Let A, B, C, D, E be sets of integers and let U is a universal set that includes all sets under consideration. All elements in any set are different (no repetitions).
u - union of two sets, AuB = {x ∈ U : x ∈ A or x ∈ B} is the set of all elements which belong to A or B.
i - intersection of two sets, AiB = {x ∈ U : x ∈ A and x ∈ B} is the set of all elements which belong to both A and B.
d - difference of two sets, AdB = {x ∈ U : x ∈ A, x ∉ B} is the set of those elements of A which do not belong to B.
s - symmetric difference of two sets, AsB = (AdB)u(BdA) consists of those elements which belong to A or B but not to both.
c - complement of a set, cA = {x ∈ U : x ∉ A}, is set of elements which belong to U but do not belong to A. Unary operator c has higest precedence.
The universal set U is defined as a union of all sets specified in data.

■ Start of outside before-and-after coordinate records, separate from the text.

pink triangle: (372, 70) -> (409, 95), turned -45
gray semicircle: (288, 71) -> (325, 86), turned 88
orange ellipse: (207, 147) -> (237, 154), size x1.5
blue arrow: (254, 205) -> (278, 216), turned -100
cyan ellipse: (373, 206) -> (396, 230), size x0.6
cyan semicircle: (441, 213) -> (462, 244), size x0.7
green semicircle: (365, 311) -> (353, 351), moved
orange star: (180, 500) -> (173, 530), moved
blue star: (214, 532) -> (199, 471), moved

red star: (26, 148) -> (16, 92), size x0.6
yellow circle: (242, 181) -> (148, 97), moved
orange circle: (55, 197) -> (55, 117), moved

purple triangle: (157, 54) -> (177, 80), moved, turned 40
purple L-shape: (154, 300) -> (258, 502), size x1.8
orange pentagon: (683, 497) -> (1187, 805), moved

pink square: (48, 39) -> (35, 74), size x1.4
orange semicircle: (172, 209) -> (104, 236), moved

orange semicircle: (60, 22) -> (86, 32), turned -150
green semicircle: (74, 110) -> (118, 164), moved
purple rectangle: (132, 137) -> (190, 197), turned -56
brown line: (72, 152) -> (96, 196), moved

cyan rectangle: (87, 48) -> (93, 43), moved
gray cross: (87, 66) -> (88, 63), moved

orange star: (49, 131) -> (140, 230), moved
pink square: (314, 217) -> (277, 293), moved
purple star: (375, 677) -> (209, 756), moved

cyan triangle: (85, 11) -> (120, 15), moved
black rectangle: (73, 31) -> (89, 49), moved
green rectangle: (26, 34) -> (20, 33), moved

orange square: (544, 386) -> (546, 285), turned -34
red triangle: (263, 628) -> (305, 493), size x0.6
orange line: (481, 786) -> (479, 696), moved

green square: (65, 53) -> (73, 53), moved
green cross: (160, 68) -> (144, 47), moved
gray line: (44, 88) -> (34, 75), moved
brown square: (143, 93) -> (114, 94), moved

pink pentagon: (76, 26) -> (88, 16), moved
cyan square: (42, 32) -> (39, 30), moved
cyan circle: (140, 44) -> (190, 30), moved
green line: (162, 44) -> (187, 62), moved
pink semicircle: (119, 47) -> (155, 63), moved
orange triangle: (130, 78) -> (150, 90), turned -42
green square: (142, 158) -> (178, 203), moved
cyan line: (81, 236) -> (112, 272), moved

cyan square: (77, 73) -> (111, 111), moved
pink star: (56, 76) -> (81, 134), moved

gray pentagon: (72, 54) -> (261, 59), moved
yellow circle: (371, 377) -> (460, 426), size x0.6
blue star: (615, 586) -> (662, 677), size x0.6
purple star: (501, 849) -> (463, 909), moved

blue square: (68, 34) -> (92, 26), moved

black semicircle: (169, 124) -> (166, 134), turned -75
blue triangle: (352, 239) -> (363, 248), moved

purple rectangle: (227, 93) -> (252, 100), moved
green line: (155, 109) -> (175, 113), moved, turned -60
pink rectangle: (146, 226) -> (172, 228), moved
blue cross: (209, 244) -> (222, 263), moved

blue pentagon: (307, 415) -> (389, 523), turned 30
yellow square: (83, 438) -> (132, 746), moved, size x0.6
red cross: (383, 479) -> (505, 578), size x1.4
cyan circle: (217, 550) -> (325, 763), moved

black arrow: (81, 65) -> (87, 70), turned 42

Your task is to determine the result of an expression, which includes sets, set operations and parenthesis (any number of parenthesis and any correct enclosure of parenthesis may take place).
Input
Input consists of several pairs of lines difining sets and one pair of lines defining an expression. Each pair of lines for set definition includes the following.
Line 1: Set name (A, B, C, D, E), number of elements in a set.
Line 2: Set elements separated by blanks.
Pair of lines for expression definition:
Line 1: R 0
Line 2: Expression consisting of set names, operators and parenthesis (no blanks).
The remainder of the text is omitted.